Nutrition Essentials: Meeting Pregnancy Needs on a Raw Vegan Diet
Bringing a new life into the world is a beautiful and transformative journey. During pregnancy, a woman’s body undergoes remarkable changes, and her nutritional needs become even more critical. If you’ve chosen a raw vegan lifestyle, you’re not alone in wondering how to ensure a healthy pregnancy. In this article, we’ll explore the nutritional essentials of a raw vegan diet to help expectant mothers provide their growing baby with the best start in life. You can read more on the Parent.guide.
Balancing Macros on a Raw Vegan Diet
A raw vegan diet is a plant-based way of eating that consists mainly of uncooked, whole foods such as fruits, vegetables, nuts, and seeds. While this diet has numerous health benefits for adults, it can be challenging to meet all the necessary nutritional requirements during pregnancy. One of the key considerations when following a raw vegan diet during pregnancy is balancing macros – carbohydrates, protein, and fat. Carbohydrates are essential for providing energy to both mother and baby during pregnancy.

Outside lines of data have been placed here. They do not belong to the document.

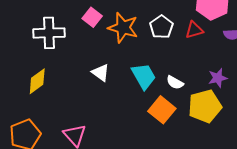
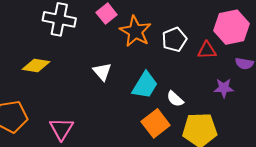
cyan trapezoid: (144, 76) -> (145, 85), turned 48
purple star: (218, 78) -> (224, 88), moved
yellow diamond: (37, 81) -> (36, 66), turned 32

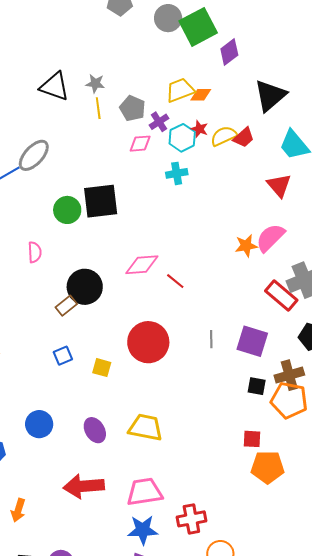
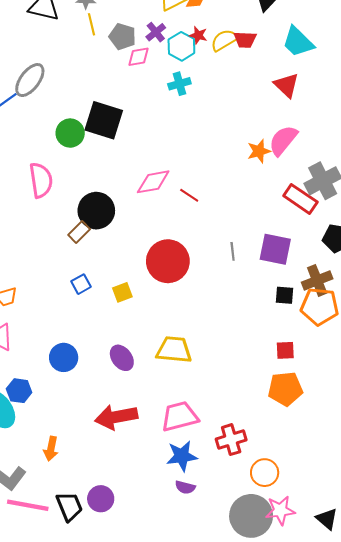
gray pentagon: (132, 108) -> (122, 37), moved
red trapezoid: (244, 138) -> (245, 40), turned 50
black square: (101, 201) -> (104, 120), turned 30
pink semicircle: (35, 252) -> (41, 180), size x1.6
yellow square: (102, 368) -> (122, 292), turned -30
orange pentagon: (268, 467) -> (285, 389), moved

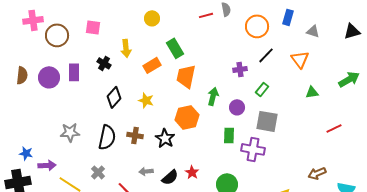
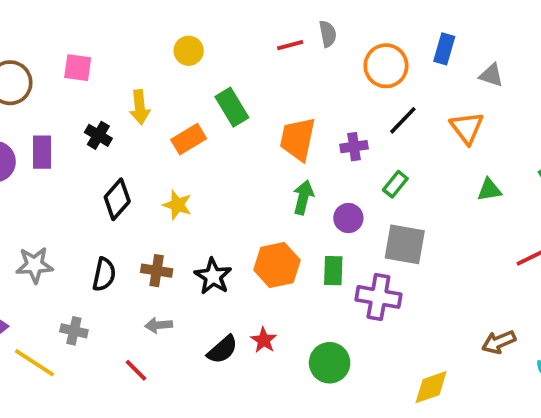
orange trapezoid: (186, 76) -> (298, 139), moved
orange hexagon: (187, 117) -> (277, 265), moved
black semicircle: (107, 137) -> (104, 274), size x0.7
gray arrow: (146, 171) -> (159, 325), moved
gray cross: (98, 172) -> (74, 331), moved, turned -32

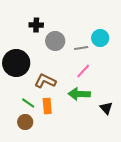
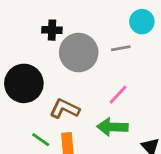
cyan circle: (100, 38) -> (142, 22), moved
gray circle: (55, 41) -> (79, 53), size x1.4
gray line: (81, 48) -> (121, 48), moved

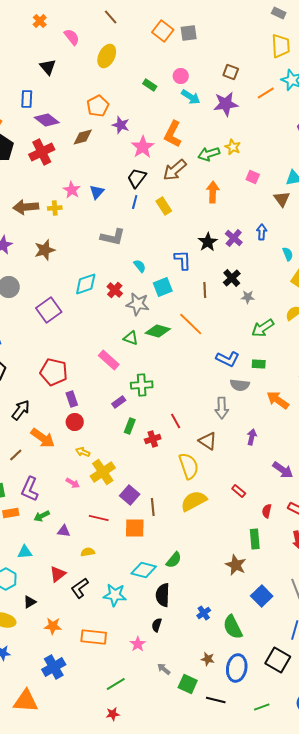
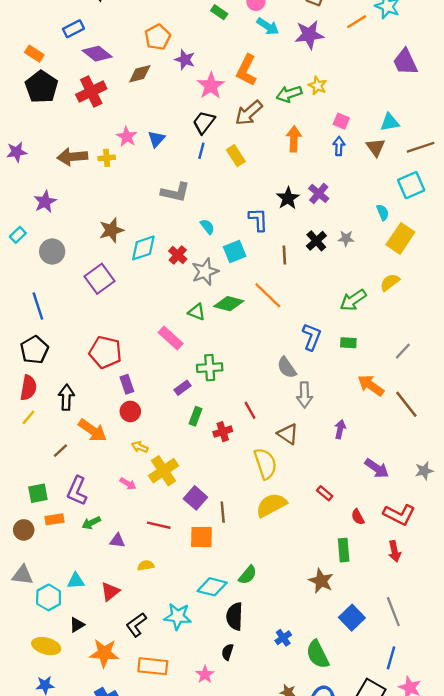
blue rectangle: (27, 99) -> (73, 29), turned 60
blue arrow: (262, 232) -> (339, 146), moved
brown star: (45, 250) -> (111, 230), moved
gray star: (248, 297) -> (346, 238), moved
gray star: (138, 304) -> (205, 272), turned -30
blue L-shape: (228, 359) -> (312, 337), turned -95
gray semicircle: (240, 385) -> (287, 368), moved, turned 48
black arrow: (21, 410) -> (66, 397), turned -35
red semicircle: (267, 511) -> (358, 517), turned -40
cyan triangle: (25, 552) -> (76, 581), moved
black L-shape: (80, 588) -> (136, 625), moved
orange star: (53, 626) -> (104, 653), size x1.4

However, many raw vegan foods are quite low in carbs compared to other diets. This means that pregnant women on a raw vegan diet may need to consume larger quantities of fruits and starchy vegetables like sweet potatoes and squash to ensure they’re meeting their daily carb needs.
Micronutrients for a Healthy Pregnancy
In addition to macronutrients, micronutrients are also critical during pregnancy. These include vitamins and minerals that play vital roles in fetal growth and development. Calcium, iron, zinc, and …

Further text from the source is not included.